Costeggiamo il lago Myvatn in senso orario e ci fermiamo al parco naturale Hofdi: strane formazioni laviche spuntano dall’acqua a formare processioni di piccoli faraglioni. C’è una presenza notevole di moscerini. Il lago è detto anche dei moscerini. Presso il villaggio di Skútustaðir c’è il sito dei pseudo-vulcani, coni alti fino a più di 50 metri con una piccola caldera al culmine, prodotti della fuoriuscita di bolle di gas e provenienti, attraverso dei camini, dalle profondità della crosta terrestre.
Arriviamo a Fossholl sul ponte che supera il fiume Skjálfandafljót all’uscita della Goðafoss “la cascata degli dei”. C’è sole, fa freddo e vento. La caratteristica di questa cascata è di avere due vie di caduta a due livelli diversi come fosse alimentata da due fiumi. Un primo tratto di una quindicina di chilometri è ubertoso, coltivato. Poi un lungo tratto, 50 chilometri, scabro, incassato tra le rocce fino a Vi∂ivellir. A Reykir, abitazioni scavate sotto un pendio e ricoperte di zolle erbose. Poi un lungo tratto di zone coltivate, con fattorie, molto frequenti le mandrie di cavalli islandesi che vivono entro aree recintate molto ampie allo stato brado. Trattasi di una razza evoluta a sopportare condizioni climatiche difficili.
Ritorno a Reykjavík
L’area nord ovest e ovest è la più abitata e fertile dell’isola perché meno esposta alle attività vulcaniche che sono preponderanti attorno al vulcano principale, il Vatnayökull. Superiata Blönduós, cittadina sul fiordo Hùnaflòi che costeggiamo fino a Brù per poi arrivare a Reykholt, località legata alla memoria del poeta condottiero Snorri Sturluson del 1200, che qui visse e fu assassinato. La sua casa, scavata nel terreno, è ricoperta di zolle e ha una pozza di acqua calda connessa. Piccola biblioteca-museo.

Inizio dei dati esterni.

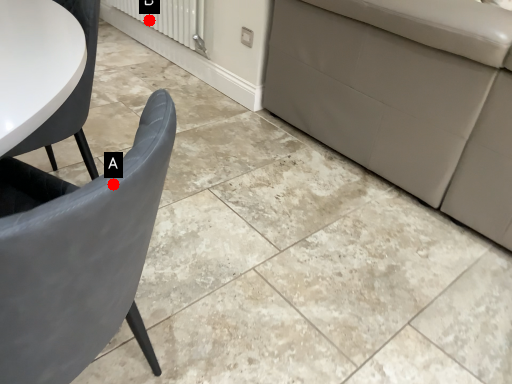 Question: Two points are circled on the image, labeled by A and B beside each circle. Which point is closer to the camera?

Choices:
 (A) A is closer
 (B) B is closer

Answer: (A) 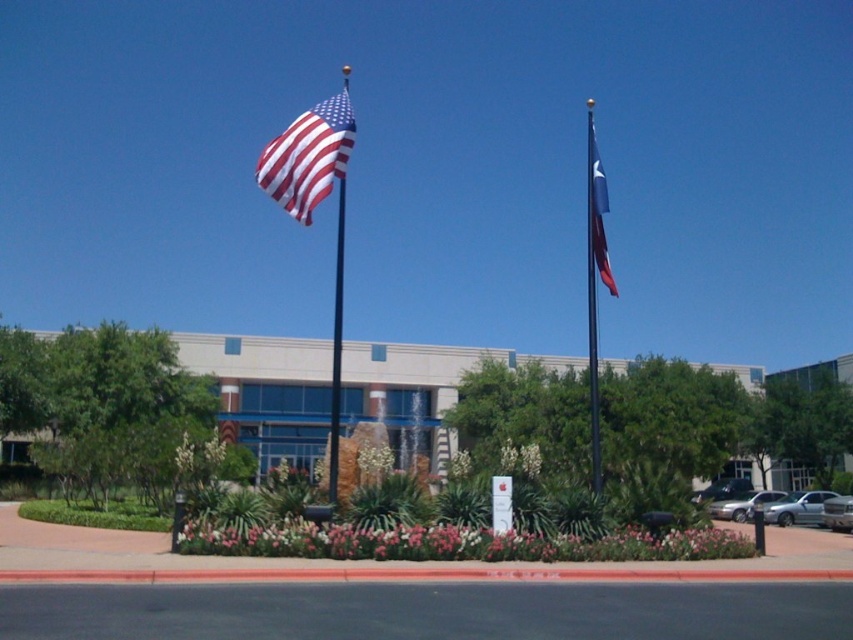 Is metallic flag pole at center wider than blue fabric flag at upper right?

Correct, the width of metallic flag pole at center exceeds that of blue fabric flag at upper right.

Does point (593, 211) come closer to viewer compared to point (602, 192)?

Yes, point (593, 211) is in front of point (602, 192).

Identify the location of metallic flag pole at center. The image size is (853, 640). (595, 282).

From the picture: Who is positioned more to the left, matte fabric flag at upper center or silver metallic sedan at lower right?

matte fabric flag at upper center

Who is more distant from viewer, (323, 150) or (799, 522)?

The point (799, 522) is behind.

Locate an element on the screen. This screenshot has height=640, width=853. matte fabric flag at upper center is located at coordinates (308, 156).

Does point (335, 394) come in front of point (779, 516)?

Yes, point (335, 394) is closer to viewer.

Which is more to the right, blue metallic flag pole at upper left or silver metallic sedan at lower right?

From the viewer's perspective, silver metallic sedan at lower right appears more on the right side.

The image size is (853, 640). What do you see at coordinates (335, 346) in the screenshot?
I see `blue metallic flag pole at upper left` at bounding box center [335, 346].

Find the location of a particular element. This screenshot has height=640, width=853. blue metallic flag pole at upper left is located at coordinates (335, 346). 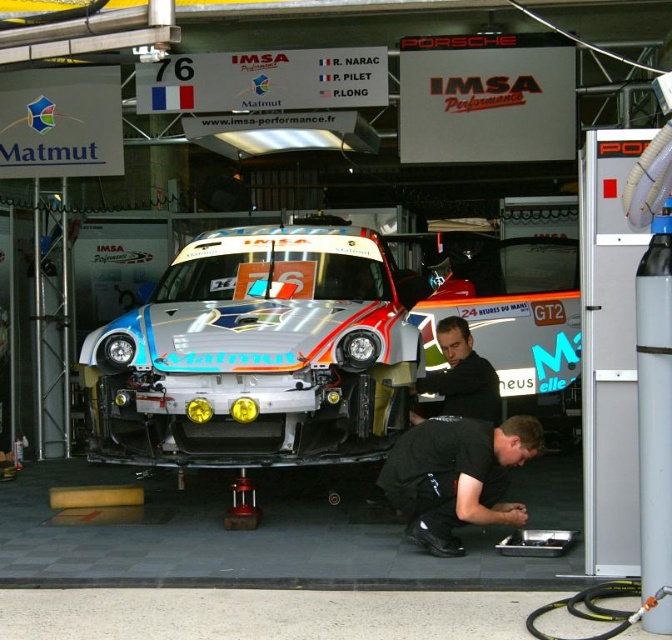 Question: Considering the real-world distances, which object is closest to the silver metallic car at center?

Choices:
 (A) black fabric shirt at center
 (B) black fabric squat at lower center

Answer: (A)

Question: Among these points, which one is farthest from the camera?

Choices:
 (A) 491,500
 (B) 495,403
 (C) 124,349

Answer: (B)

Question: From the image, what is the correct spatial relationship of black fabric squat at lower center in relation to black fabric shirt at center?

Choices:
 (A) right
 (B) left

Answer: (B)

Question: Can you confirm if silver metallic car at center is thinner than black fabric shirt at center?

Choices:
 (A) yes
 (B) no

Answer: (B)

Question: From the image, what is the correct spatial relationship of silver metallic car at center in relation to black fabric squat at lower center?

Choices:
 (A) right
 (B) left

Answer: (B)

Question: Which point is closer to the camera?

Choices:
 (A) (151, 460)
 (B) (452, 374)

Answer: (A) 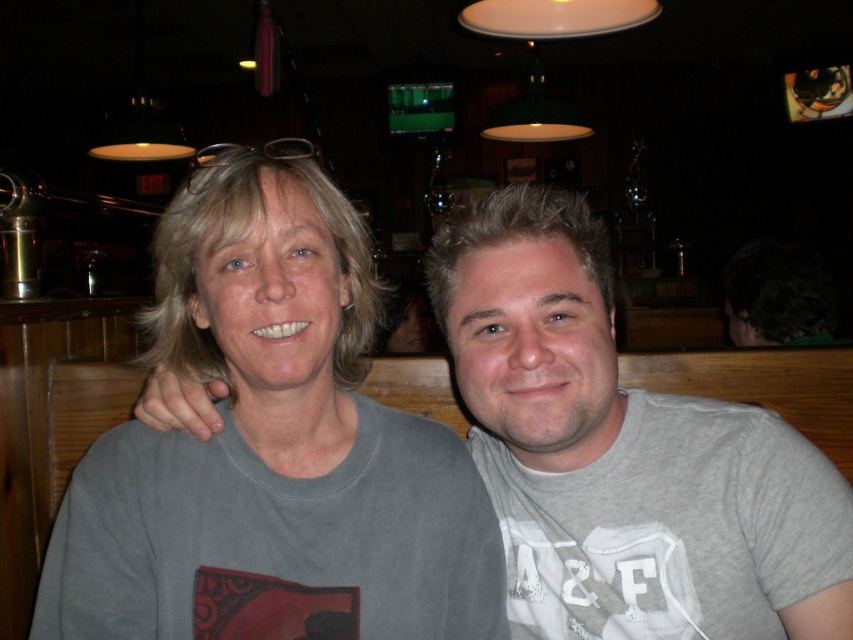 Question: Which of these objects is positioned closest to the gray cotton t-shirt at center?

Choices:
 (A) dark hair at lower right
 (B) gray matte t-shirt at left

Answer: (B)

Question: Does gray matte t-shirt at left have a greater width compared to gray cotton t-shirt at center?

Choices:
 (A) no
 (B) yes

Answer: (B)

Question: Which object is the closest to the dark hair at lower right?

Choices:
 (A) gray matte t-shirt at left
 (B) gray cotton t-shirt at center

Answer: (B)

Question: Which of the following is the farthest from the observer?

Choices:
 (A) (593, 545)
 (B) (807, 336)
 (C) (189, 516)

Answer: (B)

Question: Is gray matte t-shirt at left below gray cotton t-shirt at center?

Choices:
 (A) yes
 (B) no

Answer: (B)

Question: Is gray matte t-shirt at left positioned behind gray cotton t-shirt at center?

Choices:
 (A) yes
 (B) no

Answer: (B) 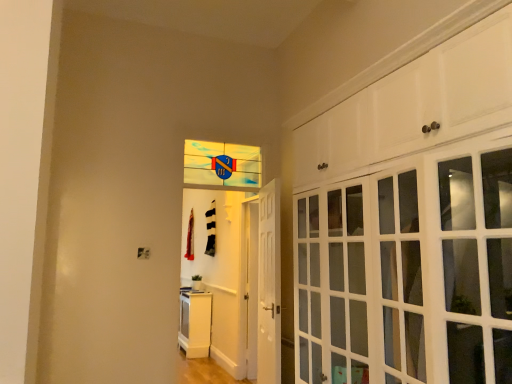 Question: Does white glossy cabinet at lower left, the 2th cabinetry positioned from the right, have a lesser height compared to white glossy door at center?

Choices:
 (A) no
 (B) yes

Answer: (B)

Question: Is white glossy cabinet at lower left, which is the first cabinetry in left-to-right order, far from white glossy door at center?

Choices:
 (A) no
 (B) yes

Answer: (B)

Question: Does white glossy cabinet at lower left, the first cabinetry when ordered from bottom to top, have a greater height compared to white glossy door at center?

Choices:
 (A) yes
 (B) no

Answer: (B)

Question: Is white glossy door at center located within white glossy cabinet at lower left, the 2th cabinetry in the front-to-back sequence?

Choices:
 (A) no
 (B) yes

Answer: (A)

Question: From a real-world perspective, does white glossy cabinet at lower left, the 2th cabinetry in the front-to-back sequence, stand above white glossy door at center?

Choices:
 (A) no
 (B) yes

Answer: (A)

Question: Is translucent glass window at center wider or thinner than white glossy door at center?

Choices:
 (A) wide
 (B) thin

Answer: (B)

Question: Is translucent glass window at center bigger or smaller than white glossy door at center?

Choices:
 (A) small
 (B) big

Answer: (A)

Question: Is translucent glass window at center taller or shorter than white glossy door at center?

Choices:
 (A) short
 (B) tall

Answer: (A)

Question: Considering their positions, is translucent glass window at center located in front of or behind white glossy door at center?

Choices:
 (A) front
 (B) behind

Answer: (B)

Question: Is white glossy cabinet doors at upper right, which is counted as the second cabinetry, starting from the bottom, in front of or behind translucent glass window at center in the image?

Choices:
 (A) front
 (B) behind

Answer: (A)

Question: From the image's perspective, is white glossy cabinet doors at upper right, which is counted as the second cabinetry, starting from the bottom, positioned above or below translucent glass window at center?

Choices:
 (A) above
 (B) below

Answer: (B)

Question: From a real-world perspective, is white glossy cabinet doors at upper right, which is counted as the second cabinetry, starting from the bottom, above or below translucent glass window at center?

Choices:
 (A) below
 (B) above

Answer: (A)

Question: Would you say white glossy cabinet doors at upper right, marked as the 1th cabinetry in a front-to-back arrangement, is inside or outside translucent glass window at center?

Choices:
 (A) inside
 (B) outside

Answer: (B)

Question: From the image's perspective, relative to white glossy cabinet at lower left, the 2th cabinetry in the front-to-back sequence, is translucent glass window at center above or below?

Choices:
 (A) above
 (B) below

Answer: (A)

Question: Is translucent glass window at center bigger or smaller than white glossy cabinet at lower left, which is the first cabinetry in left-to-right order?

Choices:
 (A) big
 (B) small

Answer: (B) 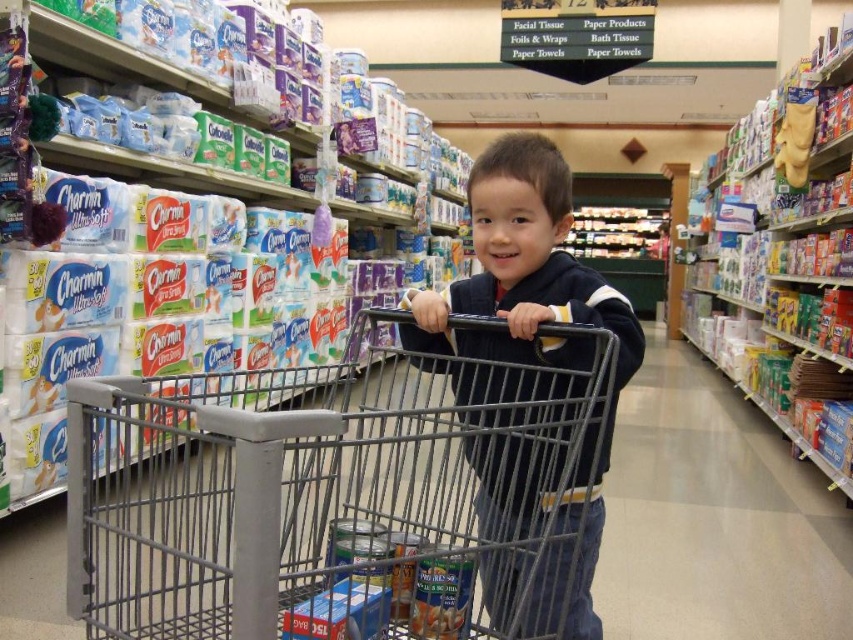 The child is holding the metallic gray shopping cart at center and wearing the dark blue sweater at center. Which item is bigger in size?

The metallic gray shopping cart at center is larger in size compared to the dark blue sweater at center.

The child is holding the metallic gray shopping cart at center and wearing the dark blue sweater at center. Which item is lower in position?

The metallic gray shopping cart at center is located below dark blue sweater at center, so the shopping cart is lower than the sweater.

Based on the scene description, where is the metallic gray shopping cart at center positioned in terms of coordinates?

The metallic gray shopping cart at center is located at point (x=332, y=492). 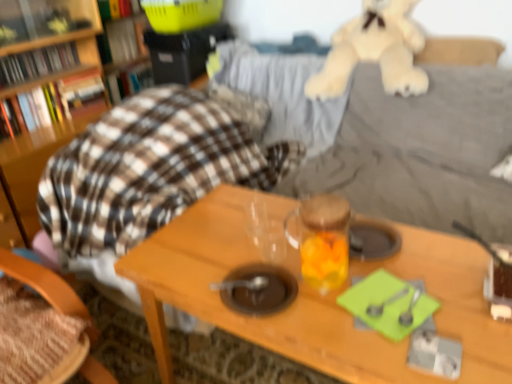 Question: Does transparent glass jar at center have a greater width compared to wooden table at center?

Choices:
 (A) yes
 (B) no

Answer: (B)

Question: Can you confirm if transparent glass jar at center is shorter than wooden table at center?

Choices:
 (A) yes
 (B) no

Answer: (A)

Question: Is the depth of transparent glass jar at center greater than that of wooden table at center?

Choices:
 (A) yes
 (B) no

Answer: (A)

Question: Considering the relative sizes of transparent glass jar at center and wooden table at center in the image provided, is transparent glass jar at center thinner than wooden table at center?

Choices:
 (A) no
 (B) yes

Answer: (B)

Question: From the image's perspective, does transparent glass jar at center appear lower than wooden table at center?

Choices:
 (A) yes
 (B) no

Answer: (B)

Question: Is hardcover book at upper left, the second book ordered from the bottom, in front of or behind hardcover book at upper left, the first book from the top, in the image?

Choices:
 (A) behind
 (B) front

Answer: (A)

Question: From a real-world perspective, is hardcover book at upper left, the 5th book when ordered from top to bottom, above or below hardcover book at upper left, which is the sixth book from bottom to top?

Choices:
 (A) above
 (B) below

Answer: (B)

Question: Considering the positions of hardcover book at upper left, the second book ordered from the bottom, and hardcover book at upper left, the first book from the top, in the image, is hardcover book at upper left, the second book ordered from the bottom, wider or thinner than hardcover book at upper left, the first book from the top,?

Choices:
 (A) wide
 (B) thin

Answer: (B)

Question: Is point (75, 102) positioned closer to the camera than point (108, 8)?

Choices:
 (A) farther
 (B) closer

Answer: (B)

Question: Would you say green plastic toy at upper left, which ranks as the 2th book in top-to-bottom order, is to the left or to the right of wooden table at center in the picture?

Choices:
 (A) right
 (B) left

Answer: (B)

Question: In terms of height, does green plastic toy at upper left, which ranks as the 2th book in top-to-bottom order, look taller or shorter compared to wooden table at center?

Choices:
 (A) tall
 (B) short

Answer: (B)

Question: Considering the positions of green plastic toy at upper left, the fifth book from the bottom, and wooden table at center in the image, is green plastic toy at upper left, the fifth book from the bottom, wider or thinner than wooden table at center?

Choices:
 (A) wide
 (B) thin

Answer: (B)

Question: Considering the positions of point (100, 56) and point (230, 215), is point (100, 56) closer or farther from the camera than point (230, 215)?

Choices:
 (A) farther
 (B) closer

Answer: (A)

Question: Is point (x=329, y=67) positioned closer to the camera than point (x=306, y=210)?

Choices:
 (A) farther
 (B) closer

Answer: (A)

Question: Is soft beige plush at upper right taller or shorter than transparent glass jar at center?

Choices:
 (A) short
 (B) tall

Answer: (B) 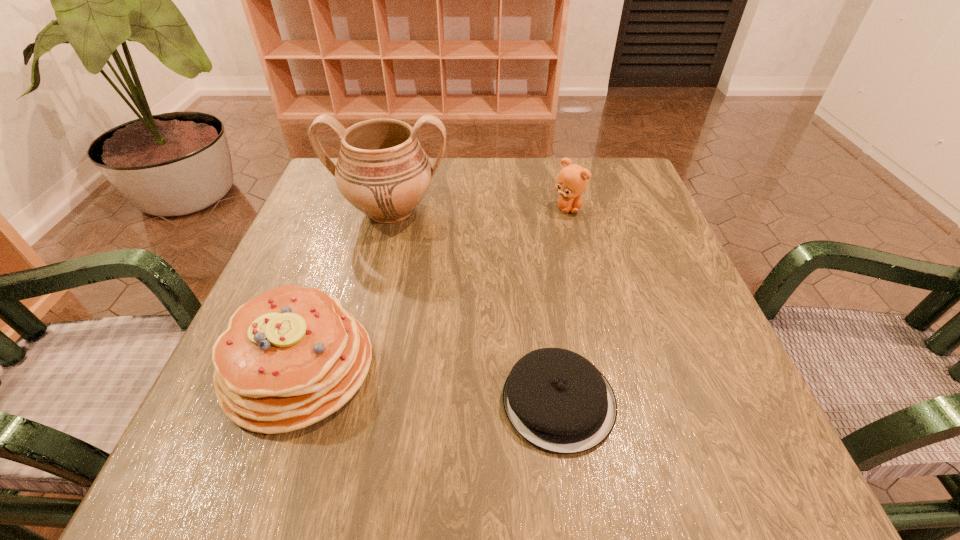 The height and width of the screenshot is (540, 960). I want to click on teddy bear located in the far edge section of the desktop, so click(x=572, y=180).

Where is `urn located at the left edge`? urn located at the left edge is located at coordinates (382, 170).

The width and height of the screenshot is (960, 540). Find the location of `pancake positioned at the left edge`. pancake positioned at the left edge is located at coordinates (290, 357).

In order to click on object present at the far left corner in this screenshot , I will do `click(382, 170)`.

You are a GUI agent. You are given a task and a screenshot of the screen. Output one action in this format:
    pyautogui.click(x=<x>, y=<y>)
    Task: Click on the object present at the near left corner
    
    Given the screenshot: What is the action you would take?
    pyautogui.click(x=290, y=357)

Identify the location of vacant space at the far edge of the desktop. This screenshot has width=960, height=540. coord(498,187).

The width and height of the screenshot is (960, 540). In order to click on free space at the near edge of the desktop in this screenshot , I will do `click(322, 455)`.

This screenshot has height=540, width=960. I want to click on vacant area at the left edge of the desktop, so click(332, 293).

In the image, there is a desktop. What are the coordinates of `vacant space at the right edge` in the screenshot? It's located at (604, 246).

The width and height of the screenshot is (960, 540). I want to click on free region at the far right corner, so click(624, 202).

A Varmaland visitiamo una stazione di pompaggio di acqua calda che, attraverso lunghe condotte di tubi è mandata alle città limitrofe fino a Reykjavík. Nelle vicinanze una serie di serre vetrate alimentate delle sorgenti calde producono ortaggi tutto l’anno perché oltre alla climatizzazione anche la luce è prodotta geotermicamente. Si vedono attraverso i vetri piante di pomodoro alte vari metri. Si prosegue verso sud, Borgarnes, Akranes, quindi il lungo tunnel sotto lo Hvalfjör∂ur, Mosfellsbær e Reykjavík.
Visitiamo Reykjavík, città dall’aspetto prettamente europeo comune ai paesi nordici. Nonostante l’isolamento rispetto al resto del mondo ha mantenuto le note caratteristiche europee. È evidente il legame con la Danimarca. Ha però sviluppato in particolare in campo letterario un proprio filone. Interessanti le saghe raccolte sviluppate dai suoi poeti. Bello il museo nazionale Thjodminjasafn, con un’interessante sezione sulle attività della pesca e dell’industria connessa.